Frances and David Dibner Professor of the History of Engineering and Manufacturing, Program in Science, Technology, and Society; Professor of Aeronautics and Astronautics, Department of Aeronautics and Astronautics, Massachusetts Institute of Technology

Prof. Mindell’s current work as a historian and engineer focuses on the interplay between automation and human oversight in the control of spacecraft, aircraft, and underwater vehicles; other research interests include the history of automation in the military, the history of electronics and computing, theories of engineering systems, deep ocean robotic archaeology, and the history of space exploration. He is the author of War, Technology and Experience Aboard the USS Monitor (2000), Between Human and Machine: Feedback, Control, and Computing before Cybernetics (2002), and Digital Apollo: Human and Machine Spaceflight (2011). Mindell is founder and director of MIT's "DeepArch" research group in technology, archaeology, and the deep sea, and was co-leader of a 10-year collaborative project with the Woods Hole Oceanographic Institution and the Greek Ministry of Culture to explore the deep Aegean sea for ancient and bronze-age shipwrecks using autonomous underwater vehicles.

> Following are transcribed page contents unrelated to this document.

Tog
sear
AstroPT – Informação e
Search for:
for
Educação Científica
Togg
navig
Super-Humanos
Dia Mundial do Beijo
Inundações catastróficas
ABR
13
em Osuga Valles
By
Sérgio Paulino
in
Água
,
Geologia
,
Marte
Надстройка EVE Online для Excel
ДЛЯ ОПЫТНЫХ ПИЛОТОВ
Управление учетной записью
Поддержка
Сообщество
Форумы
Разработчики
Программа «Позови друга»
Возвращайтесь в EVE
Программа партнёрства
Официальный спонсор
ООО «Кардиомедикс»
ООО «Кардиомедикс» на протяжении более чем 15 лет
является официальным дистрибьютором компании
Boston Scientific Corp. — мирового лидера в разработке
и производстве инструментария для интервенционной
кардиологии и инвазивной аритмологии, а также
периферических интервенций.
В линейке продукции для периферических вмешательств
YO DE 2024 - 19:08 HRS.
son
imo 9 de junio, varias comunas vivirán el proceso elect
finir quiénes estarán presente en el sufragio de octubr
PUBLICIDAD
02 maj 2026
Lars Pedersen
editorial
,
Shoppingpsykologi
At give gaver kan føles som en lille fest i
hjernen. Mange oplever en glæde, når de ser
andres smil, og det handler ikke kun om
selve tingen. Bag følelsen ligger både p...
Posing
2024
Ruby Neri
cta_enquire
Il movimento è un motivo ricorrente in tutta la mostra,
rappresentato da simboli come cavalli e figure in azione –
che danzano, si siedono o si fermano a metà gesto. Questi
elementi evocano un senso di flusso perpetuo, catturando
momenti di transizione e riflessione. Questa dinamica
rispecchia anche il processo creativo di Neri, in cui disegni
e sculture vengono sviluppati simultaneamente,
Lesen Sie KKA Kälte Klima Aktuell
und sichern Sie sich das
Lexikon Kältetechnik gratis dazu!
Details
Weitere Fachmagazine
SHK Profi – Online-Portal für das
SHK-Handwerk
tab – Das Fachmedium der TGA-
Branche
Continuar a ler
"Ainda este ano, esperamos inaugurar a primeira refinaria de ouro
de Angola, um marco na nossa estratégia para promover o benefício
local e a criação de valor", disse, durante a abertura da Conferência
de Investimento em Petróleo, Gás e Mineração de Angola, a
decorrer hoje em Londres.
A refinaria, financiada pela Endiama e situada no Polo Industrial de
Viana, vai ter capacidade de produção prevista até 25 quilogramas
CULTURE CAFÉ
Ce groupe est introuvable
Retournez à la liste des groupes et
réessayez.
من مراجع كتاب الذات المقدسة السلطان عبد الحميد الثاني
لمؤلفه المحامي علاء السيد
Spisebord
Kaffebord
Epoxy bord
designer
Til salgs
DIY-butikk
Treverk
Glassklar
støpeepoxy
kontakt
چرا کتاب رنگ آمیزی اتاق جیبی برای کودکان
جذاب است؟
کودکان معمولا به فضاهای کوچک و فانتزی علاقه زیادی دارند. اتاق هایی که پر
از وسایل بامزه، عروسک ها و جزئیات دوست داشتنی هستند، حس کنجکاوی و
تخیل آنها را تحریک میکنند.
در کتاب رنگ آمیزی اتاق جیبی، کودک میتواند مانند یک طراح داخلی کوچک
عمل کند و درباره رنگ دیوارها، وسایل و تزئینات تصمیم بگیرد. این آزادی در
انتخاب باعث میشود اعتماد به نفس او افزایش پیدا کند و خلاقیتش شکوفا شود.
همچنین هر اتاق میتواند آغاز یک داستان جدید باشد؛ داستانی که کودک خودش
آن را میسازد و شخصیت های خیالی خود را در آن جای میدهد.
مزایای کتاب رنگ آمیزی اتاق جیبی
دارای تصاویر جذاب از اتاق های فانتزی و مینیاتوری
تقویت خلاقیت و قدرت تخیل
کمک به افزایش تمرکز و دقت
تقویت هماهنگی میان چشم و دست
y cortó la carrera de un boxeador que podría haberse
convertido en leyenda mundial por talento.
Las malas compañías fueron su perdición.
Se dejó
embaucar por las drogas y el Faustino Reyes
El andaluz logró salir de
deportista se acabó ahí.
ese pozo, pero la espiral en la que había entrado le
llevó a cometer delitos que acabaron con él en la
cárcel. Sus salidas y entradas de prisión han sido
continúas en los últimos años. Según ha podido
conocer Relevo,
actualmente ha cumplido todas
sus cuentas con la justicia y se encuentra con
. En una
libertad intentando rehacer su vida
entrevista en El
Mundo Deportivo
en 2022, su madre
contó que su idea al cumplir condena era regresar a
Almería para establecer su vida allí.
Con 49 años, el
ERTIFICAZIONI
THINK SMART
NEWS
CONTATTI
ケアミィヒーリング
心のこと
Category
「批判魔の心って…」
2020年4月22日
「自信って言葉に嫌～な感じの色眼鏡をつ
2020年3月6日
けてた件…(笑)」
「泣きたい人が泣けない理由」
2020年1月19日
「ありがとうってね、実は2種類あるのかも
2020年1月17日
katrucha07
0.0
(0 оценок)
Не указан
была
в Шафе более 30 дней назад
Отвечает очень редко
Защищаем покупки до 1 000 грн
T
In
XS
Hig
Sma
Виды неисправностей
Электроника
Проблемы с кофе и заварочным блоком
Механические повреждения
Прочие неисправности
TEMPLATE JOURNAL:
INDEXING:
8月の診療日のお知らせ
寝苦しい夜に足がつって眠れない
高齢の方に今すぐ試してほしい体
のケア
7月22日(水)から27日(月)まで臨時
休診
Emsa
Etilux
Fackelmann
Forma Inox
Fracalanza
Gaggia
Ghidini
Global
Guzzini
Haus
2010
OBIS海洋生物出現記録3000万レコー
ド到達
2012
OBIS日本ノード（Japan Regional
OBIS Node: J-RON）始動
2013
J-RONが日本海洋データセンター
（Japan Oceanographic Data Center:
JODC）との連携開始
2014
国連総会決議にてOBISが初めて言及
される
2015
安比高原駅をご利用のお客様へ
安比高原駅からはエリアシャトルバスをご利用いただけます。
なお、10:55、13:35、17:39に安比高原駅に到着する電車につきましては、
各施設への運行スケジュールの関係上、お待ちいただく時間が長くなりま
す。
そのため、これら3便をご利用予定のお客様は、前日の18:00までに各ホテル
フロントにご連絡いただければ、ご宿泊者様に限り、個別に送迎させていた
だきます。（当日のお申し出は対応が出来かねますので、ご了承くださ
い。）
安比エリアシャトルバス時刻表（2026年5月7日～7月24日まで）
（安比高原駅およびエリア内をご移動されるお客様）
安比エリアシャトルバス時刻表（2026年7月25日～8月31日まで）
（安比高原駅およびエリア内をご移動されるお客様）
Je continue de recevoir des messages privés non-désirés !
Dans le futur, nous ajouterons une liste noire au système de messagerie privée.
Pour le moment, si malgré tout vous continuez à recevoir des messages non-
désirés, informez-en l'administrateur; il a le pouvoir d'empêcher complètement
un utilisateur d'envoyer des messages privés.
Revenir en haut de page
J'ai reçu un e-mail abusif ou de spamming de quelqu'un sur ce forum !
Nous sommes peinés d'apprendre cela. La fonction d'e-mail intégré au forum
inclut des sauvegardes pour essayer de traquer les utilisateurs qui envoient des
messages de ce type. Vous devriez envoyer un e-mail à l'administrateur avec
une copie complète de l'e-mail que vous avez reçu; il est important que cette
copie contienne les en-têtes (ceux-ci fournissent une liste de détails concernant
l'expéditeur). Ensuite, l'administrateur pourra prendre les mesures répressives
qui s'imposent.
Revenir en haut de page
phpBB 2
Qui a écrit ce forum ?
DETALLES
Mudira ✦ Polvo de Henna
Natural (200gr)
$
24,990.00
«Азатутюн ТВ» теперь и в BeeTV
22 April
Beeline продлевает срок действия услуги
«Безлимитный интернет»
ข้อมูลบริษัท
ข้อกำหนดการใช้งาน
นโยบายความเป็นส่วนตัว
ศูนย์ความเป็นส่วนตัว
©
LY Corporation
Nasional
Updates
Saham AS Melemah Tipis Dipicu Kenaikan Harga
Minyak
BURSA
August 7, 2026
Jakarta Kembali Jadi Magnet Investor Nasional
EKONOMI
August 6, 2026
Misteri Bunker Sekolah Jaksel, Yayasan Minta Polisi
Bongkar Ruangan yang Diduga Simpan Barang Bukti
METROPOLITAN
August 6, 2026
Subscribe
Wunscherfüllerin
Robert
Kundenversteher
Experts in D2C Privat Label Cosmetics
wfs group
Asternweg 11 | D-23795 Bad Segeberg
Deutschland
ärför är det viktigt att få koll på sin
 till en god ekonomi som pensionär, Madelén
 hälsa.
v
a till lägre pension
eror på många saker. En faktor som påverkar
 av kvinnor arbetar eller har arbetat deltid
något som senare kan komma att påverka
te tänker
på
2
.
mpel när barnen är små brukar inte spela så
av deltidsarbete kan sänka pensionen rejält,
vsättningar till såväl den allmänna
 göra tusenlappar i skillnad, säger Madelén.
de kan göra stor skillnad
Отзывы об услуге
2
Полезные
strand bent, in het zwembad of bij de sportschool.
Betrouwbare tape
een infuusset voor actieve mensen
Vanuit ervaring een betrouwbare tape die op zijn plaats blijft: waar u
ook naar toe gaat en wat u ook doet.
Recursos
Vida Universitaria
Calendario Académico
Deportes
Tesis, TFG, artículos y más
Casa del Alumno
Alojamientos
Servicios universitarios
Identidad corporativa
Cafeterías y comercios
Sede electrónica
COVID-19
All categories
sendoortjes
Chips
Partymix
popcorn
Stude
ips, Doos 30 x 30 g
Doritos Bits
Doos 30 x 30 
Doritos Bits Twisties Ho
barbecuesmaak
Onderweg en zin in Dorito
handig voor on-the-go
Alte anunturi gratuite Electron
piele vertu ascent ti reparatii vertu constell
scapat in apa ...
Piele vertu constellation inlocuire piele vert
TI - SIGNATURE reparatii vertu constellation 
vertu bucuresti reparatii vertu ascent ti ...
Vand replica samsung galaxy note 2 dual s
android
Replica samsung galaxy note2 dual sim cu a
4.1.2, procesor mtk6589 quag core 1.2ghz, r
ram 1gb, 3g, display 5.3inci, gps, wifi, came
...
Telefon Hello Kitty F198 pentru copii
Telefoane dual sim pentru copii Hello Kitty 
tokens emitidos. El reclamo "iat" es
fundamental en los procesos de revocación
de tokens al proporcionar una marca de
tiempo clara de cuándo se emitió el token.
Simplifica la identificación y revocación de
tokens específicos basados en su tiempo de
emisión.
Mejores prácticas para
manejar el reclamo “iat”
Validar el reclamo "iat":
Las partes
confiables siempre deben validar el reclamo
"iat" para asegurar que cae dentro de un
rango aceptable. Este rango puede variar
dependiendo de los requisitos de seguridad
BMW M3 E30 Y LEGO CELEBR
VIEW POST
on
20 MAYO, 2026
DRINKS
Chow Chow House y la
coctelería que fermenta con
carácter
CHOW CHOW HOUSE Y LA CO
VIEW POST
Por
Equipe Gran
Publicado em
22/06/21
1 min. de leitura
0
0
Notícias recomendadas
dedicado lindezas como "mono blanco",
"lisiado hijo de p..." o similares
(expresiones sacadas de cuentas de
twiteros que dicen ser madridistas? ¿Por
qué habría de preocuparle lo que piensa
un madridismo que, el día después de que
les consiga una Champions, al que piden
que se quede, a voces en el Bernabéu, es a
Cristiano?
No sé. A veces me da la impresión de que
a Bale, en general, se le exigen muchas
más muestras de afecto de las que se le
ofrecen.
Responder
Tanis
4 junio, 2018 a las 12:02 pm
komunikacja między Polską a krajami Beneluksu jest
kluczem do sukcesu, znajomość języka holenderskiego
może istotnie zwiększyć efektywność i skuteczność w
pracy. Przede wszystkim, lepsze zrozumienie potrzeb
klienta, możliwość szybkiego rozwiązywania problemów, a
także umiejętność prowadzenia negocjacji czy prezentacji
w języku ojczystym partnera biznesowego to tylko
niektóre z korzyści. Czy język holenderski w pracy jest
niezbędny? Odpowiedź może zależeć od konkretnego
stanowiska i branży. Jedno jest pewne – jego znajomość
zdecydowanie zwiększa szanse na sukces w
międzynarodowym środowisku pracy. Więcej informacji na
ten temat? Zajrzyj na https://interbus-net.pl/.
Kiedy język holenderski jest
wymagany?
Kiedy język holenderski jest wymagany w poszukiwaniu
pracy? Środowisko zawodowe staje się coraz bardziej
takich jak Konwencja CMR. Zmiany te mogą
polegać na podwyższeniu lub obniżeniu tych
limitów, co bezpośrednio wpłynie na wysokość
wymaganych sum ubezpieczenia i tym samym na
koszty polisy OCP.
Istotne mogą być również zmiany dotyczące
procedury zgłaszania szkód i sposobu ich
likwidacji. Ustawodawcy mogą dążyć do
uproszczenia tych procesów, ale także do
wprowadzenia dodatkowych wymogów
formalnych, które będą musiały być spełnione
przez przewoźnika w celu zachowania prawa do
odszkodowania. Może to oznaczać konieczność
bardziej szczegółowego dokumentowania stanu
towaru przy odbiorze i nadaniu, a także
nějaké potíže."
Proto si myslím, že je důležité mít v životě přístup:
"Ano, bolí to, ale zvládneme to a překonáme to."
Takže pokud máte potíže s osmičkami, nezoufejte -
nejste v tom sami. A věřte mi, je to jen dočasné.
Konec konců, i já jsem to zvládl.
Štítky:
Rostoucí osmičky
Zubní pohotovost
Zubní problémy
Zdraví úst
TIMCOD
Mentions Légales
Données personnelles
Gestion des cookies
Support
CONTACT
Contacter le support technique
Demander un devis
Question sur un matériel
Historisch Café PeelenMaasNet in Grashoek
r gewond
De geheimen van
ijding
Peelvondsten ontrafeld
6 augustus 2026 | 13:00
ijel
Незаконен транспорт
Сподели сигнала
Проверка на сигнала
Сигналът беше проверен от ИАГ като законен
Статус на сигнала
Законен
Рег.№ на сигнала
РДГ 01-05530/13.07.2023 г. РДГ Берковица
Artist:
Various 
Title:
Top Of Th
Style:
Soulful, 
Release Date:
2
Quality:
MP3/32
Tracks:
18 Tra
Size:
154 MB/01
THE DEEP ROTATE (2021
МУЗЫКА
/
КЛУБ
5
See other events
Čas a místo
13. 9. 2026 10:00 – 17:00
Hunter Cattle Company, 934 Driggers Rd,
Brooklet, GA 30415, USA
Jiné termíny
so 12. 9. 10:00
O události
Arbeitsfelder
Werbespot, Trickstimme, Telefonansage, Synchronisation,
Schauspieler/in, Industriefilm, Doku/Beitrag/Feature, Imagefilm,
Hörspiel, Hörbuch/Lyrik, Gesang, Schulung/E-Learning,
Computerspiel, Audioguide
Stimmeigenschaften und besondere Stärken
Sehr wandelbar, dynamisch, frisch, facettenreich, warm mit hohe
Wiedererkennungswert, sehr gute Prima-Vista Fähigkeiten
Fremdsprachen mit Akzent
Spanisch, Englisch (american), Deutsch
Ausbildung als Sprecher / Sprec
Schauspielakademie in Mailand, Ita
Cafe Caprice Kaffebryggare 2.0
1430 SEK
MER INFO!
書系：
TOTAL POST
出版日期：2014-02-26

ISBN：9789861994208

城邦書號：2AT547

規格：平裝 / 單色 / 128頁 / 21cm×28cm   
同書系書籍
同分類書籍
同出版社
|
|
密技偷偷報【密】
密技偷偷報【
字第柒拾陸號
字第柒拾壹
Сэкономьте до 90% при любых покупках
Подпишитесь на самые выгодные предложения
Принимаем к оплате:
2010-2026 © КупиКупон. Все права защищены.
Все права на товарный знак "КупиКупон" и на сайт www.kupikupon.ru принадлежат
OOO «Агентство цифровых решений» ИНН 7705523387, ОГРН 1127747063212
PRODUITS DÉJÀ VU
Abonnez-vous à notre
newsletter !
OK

Mindell received his B.S. in electrical engineering and his B.A. in literature from Yale University in 1988, and his Ph.D. in history of technology from MIT in 1996. Before coming to MIT he worked as a staff engineer in the Deep Submergence Laboratory of the Woods Hole Oceanographic Institution, where he remains a visiting investigator. At MIT, he teaches courses that combine engineering and the history of technology, including a doctoral seminar in engineering systems. He also teaches "Engineering Apollo: The Moon Project as a Complex System," which integrates technical, political, and operational perspectives on the history of space exploration.